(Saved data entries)
+---+

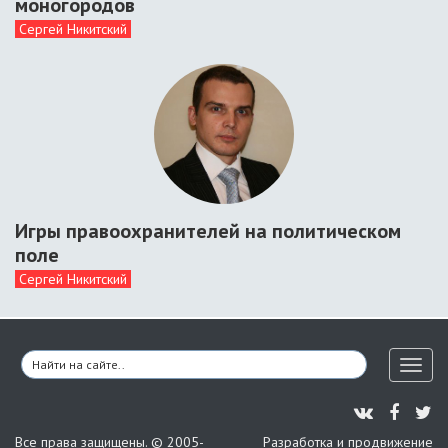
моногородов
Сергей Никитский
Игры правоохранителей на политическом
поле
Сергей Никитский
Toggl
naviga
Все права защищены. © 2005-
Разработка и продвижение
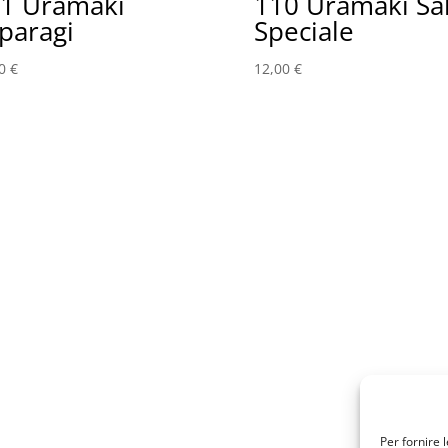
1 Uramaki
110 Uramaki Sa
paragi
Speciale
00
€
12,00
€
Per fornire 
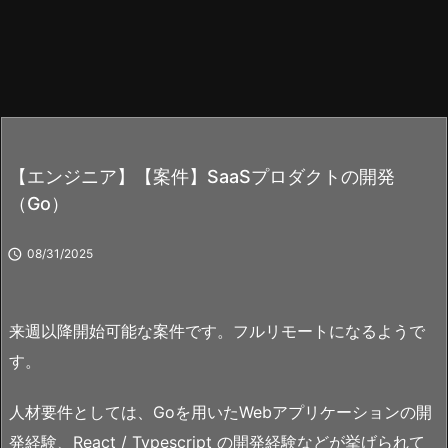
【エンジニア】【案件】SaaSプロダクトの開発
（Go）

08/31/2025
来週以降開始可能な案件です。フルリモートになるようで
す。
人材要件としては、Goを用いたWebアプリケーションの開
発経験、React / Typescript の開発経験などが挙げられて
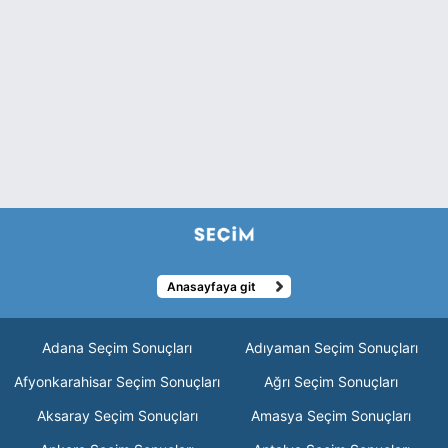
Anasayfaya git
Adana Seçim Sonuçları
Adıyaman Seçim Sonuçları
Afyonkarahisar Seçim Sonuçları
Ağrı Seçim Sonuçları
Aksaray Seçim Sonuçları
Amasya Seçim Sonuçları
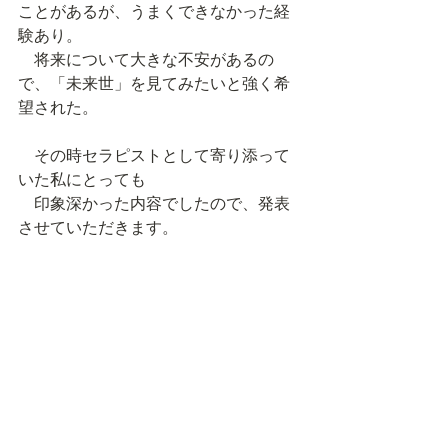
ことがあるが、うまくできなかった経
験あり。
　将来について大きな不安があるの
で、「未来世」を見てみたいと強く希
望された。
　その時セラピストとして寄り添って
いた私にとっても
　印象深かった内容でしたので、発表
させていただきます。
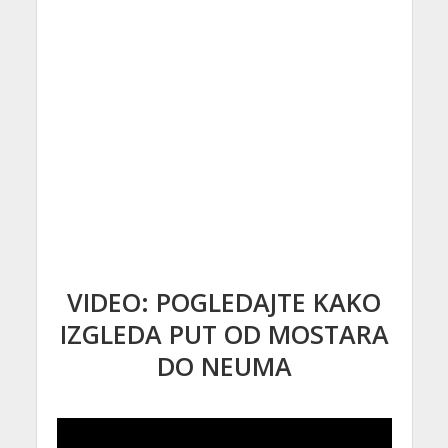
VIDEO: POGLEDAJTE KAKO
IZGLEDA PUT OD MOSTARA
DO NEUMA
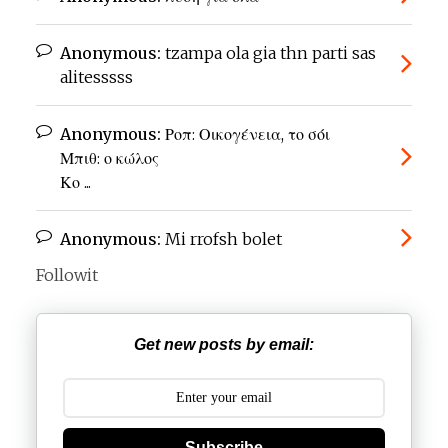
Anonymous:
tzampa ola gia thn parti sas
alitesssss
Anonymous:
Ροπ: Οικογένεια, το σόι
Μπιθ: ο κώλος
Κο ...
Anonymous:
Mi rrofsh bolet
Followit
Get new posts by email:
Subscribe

+---+

→ Your task:
Copy out, with no pictures, the lines from the one containing "Aksaray Seçim Sonuçları" through the last line of the data above, both ends included and each word unchanged.

→ Answer box:
Aksaray Seçim Sonuçları
Amasya Seçim Sonuçları
ことがあるが、うまくできなかった経
験あり。
　将来について大きな不安があるの
で、「未来世」を見てみたいと強く希
望された。
　その時セラピストとして寄り添って
いた私にとっても
　印象深かった内容でしたので、発表
させていただきます。
VIDEO: POGLEDAJTE KAKO
IZGLEDA PUT OD MOSTARA
DO NEUMA
Anonymous:
tzampa ola gia thn parti sas
alitesssss
Anonymous:
Ροπ: Οικογένεια, το σόι
Μπιθ: ο κώλος
Κο ...
Anonymous:
Mi rrofsh bolet
Followit
Get new posts by email:
Subscribe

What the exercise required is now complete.